See, you could reference other researchers and artists work all day long in your paper, as long as you gave them credit.

How does this apply to the Duets category in quilt shows?  Let’s look at the definition first.  A Duet is a quilt made by two people.  If you piece your top and someone else quilts it, it’s a Duet.  It’s not all your work.  If you claim it to be, then you’ve plagiarized your quilt.  You’ve claimed someone else’s work as your own. 

At this point, I know what some of you are thinking.  “It is my work.  I paid good money for someone else to quilt it.”


Even if money has exchanged hands, it does not negate the fact that you did not do the quilting.  The quilting is not a true reflection of your workmanship level.  It’s the longarm artist’s craftmanship.  And to claim it as yours is (in my humbled opinion) dishonest.  So, if you pieced/appliqued/pieced and appliqued your quilt top, and someone else quilted it, give the longarm artist credit on the registration sheet and enter it in the Duets category.

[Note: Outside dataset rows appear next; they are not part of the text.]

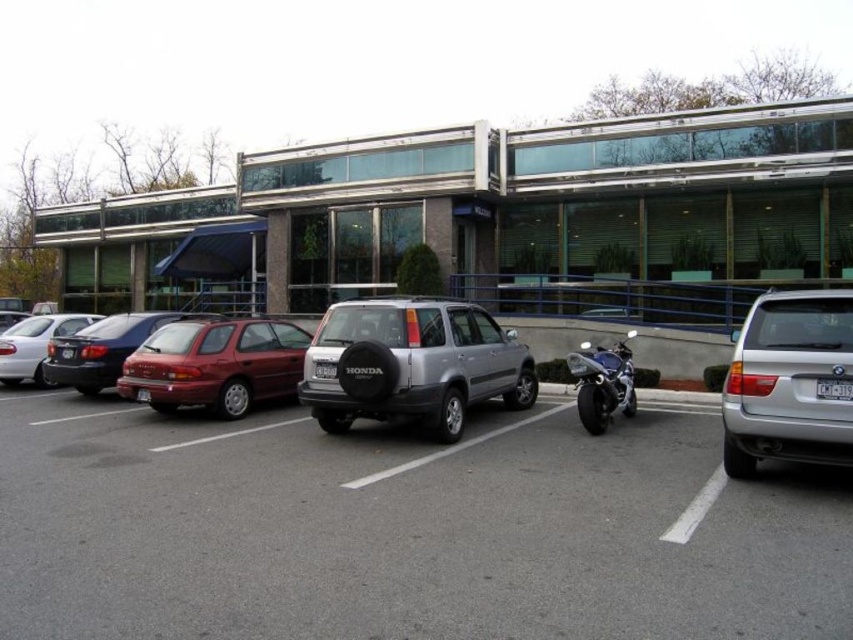 Can you confirm if silver metallic car at center is wider than matte red hatchback at center-left?

No.

Is silver metallic car at center taller than matte red hatchback at center-left?

In fact, silver metallic car at center may be shorter than matte red hatchback at center-left.

Find the location of a particular element. The width and height of the screenshot is (853, 640). silver metallic car at center is located at coordinates (405, 531).

What are the coordinates of `silver metallic car at center` in the screenshot? It's located at (405, 531).

Is the position of silver metallic suv at right less distant than that of matte silver sedan at left?

Yes.

Based on the photo, is silver metallic suv at right smaller than matte silver sedan at left?

Correct, silver metallic suv at right occupies less space than matte silver sedan at left.

Between point (817, 333) and point (12, 321), which one is positioned in front?

Point (817, 333)

I want to click on silver metallic suv at right, so click(x=788, y=381).

Who is positioned more to the right, silver metallic suv at right or black plastic license plate at center?

black plastic license plate at center

Is point (770, 292) more distant than point (840, 390)?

Lastly, (and I speak from experience here) if you have questions about the registration or the categories, ask the Quilt Chair and her/his committee. They’re more than happy to clarify things.  Don’t think for a minute that they have set the registration and rules up to benefit them and take home all the ribbons.  When most quilt committees set these up, they have two goals in mind:  Have as many quilts as possible displayed in the show, and make the judging process a positive experience for the guild members and the judge.  There are no ulterior motives involved.

In closing, let me encourage you to enter at least one of your quilts in a judged show.  Yes, it can be a little scary and a little intimidating, but the process is well worth it.  You receive feedback from someone that knows a great deal about quilting and the critique (which will tell what is good about your quilt and what needs improvement) helps you become a better quilter.